Yet, there is a variant of the second argument, which likens the status of robots to the legal personhood of corporations. In both cases, so goes the reasoning, once we admit that AI robots and corporations are agents in contracts and business law, then—for reasons that hinge on the efficiency of economic affairs and transactions—they should be considered as full legal persons. Admittedly, the idea of registering AI robots just like corporations is popular among scholars [16,17,18]. As claimed by others, moreover, “existing laws might provide a potentially unexpected regulatory framework for autonomous systems” [19]. According to this view, we should not amend the current law, to admit that AI robots may “inhabit” a company and “thereby gain some of the incidents of legal personality” [19].

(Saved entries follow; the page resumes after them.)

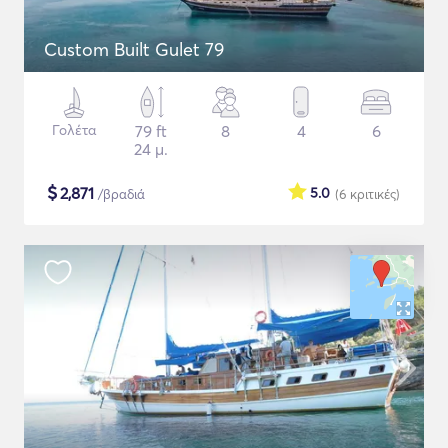
Custom Built Gulet 79
Γολέτα
79 ft
8
4
6
24 μ.
$
2,871
5.0
/βραδιά
(6
κριτικές
)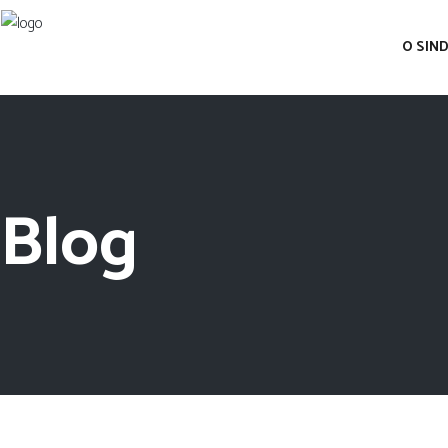
O SIN
Blog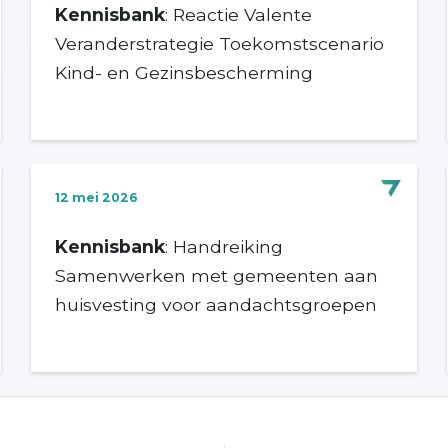
Kennisbank
: Reactie Valente
Veranderstrategie Toekomstscenario
Kind- en Gezinsbescherming
12 mei 2026
Kennisbank
: Handreiking
Samenwerken met gemeenten aan
huisvesting voor aandachtsgroepen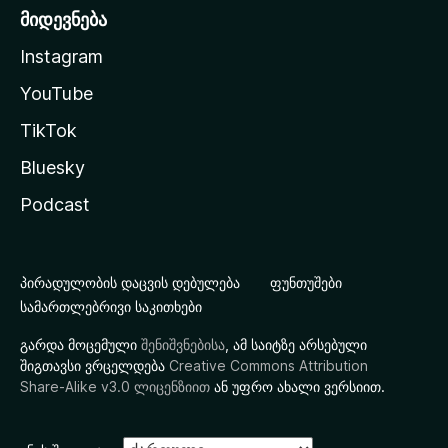
მიდევნება
Instagram
YouTube
TikTok
Bluesky
Podcast
პირადულობის დაცვის დებულება
ფუნთუშები
სამართლებრივი საკითხები
გარდა მოცემული
შენიშვნებისა
, ამ საიტზე არსებული
შიგთავსი ვრცელდება
Creative Commons Attribution
Share-Alike v3.0 ლიცენზიით
ან უფრო ახალი ვერსიით.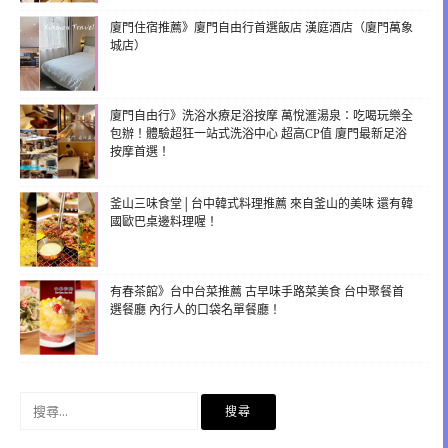
廈門住宿推薦》廈門自由行首選飯店 漢庭酒店（廈門萬象
城店）
廈門自由行》洗浴水療足浴按摩 萬悅滙湯泉：吃喝玩樂全
包辦！體驗超狂一站式洗浴中心 超高CP值 廈門最新足浴
按摩首選！
釜山三味食堂│台中韓式料理推薦 來自釜山的美味 還有韓
國歐巴桌邊料理喔！
有春茶館》台中台菜推薦 古早味手路菜美食 台中聚餐首
選餐廳 內行人的口袋名單餐廳！
搜
尋
關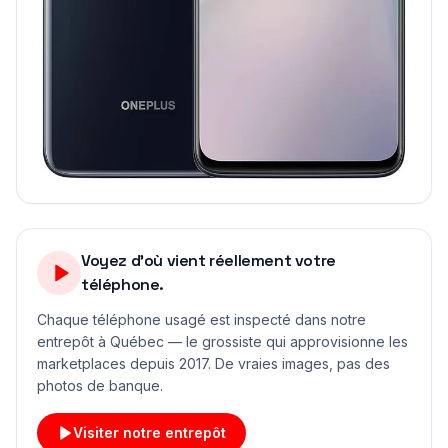
Voyez d'où vient réellement votre
téléphone.
Chaque téléphone usagé est inspecté dans notre
entrepôt à Québec — le grossiste qui approvisionne les
marketplaces depuis 2017. De vraies images, pas des
photos de banque.
Visiter notre entrepôt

However, going back to the variant of our second argument, there are three problems. First, the corporate solution for the legal agenthood of AI robots is only one among several technical options that scholars have suggested over the past years, in order to tackle problems of accountability for AI robotic behaviour. Scholars have proposed registries for artificial agents, insurance policies, or modern forms of the ancient Roman legal mechanism of peculium, namely, the sum of money or property granted by the head of the household to a slave or son-in-power [4]. What all these cases illustrate is that legal systems can properly address the challenges of the agenthood of AI robots in contracts and business law, without embracing any form of corporation and hence, any kind of legal personhood of AI robots. In light of the examples in the previous section, we can thus say that the status of Vital or Alicia T. may even make sense, without endorsing any kind of citizenship status for Sophia. Second, the extent of the legal personhood of corporations dramatically varies among legal systems. Contrary to the US tradition, for example, most EU companies do not enjoy their own privacy rights, or their own political rights, such as freedom of speech [20]; corporations cannot be held criminally responsible [21], and so forth. This latter scenario is at odds with that which advocates of the legal personhood of AI robots usually claim: at least in Europe, the corporate solution for the legal personhood of AI robots would be a Pyrrhic victory. Third, we have to take into account the opinion of those who oppose granting robots the status of legal persons just like corporations. According to this view, “there are two kinds of abuse that might arise at the expense of human legal rights—humans using robots to insulate themselves from liability and robots themselves unaccountably violating human legal rights” [5] (p. 285).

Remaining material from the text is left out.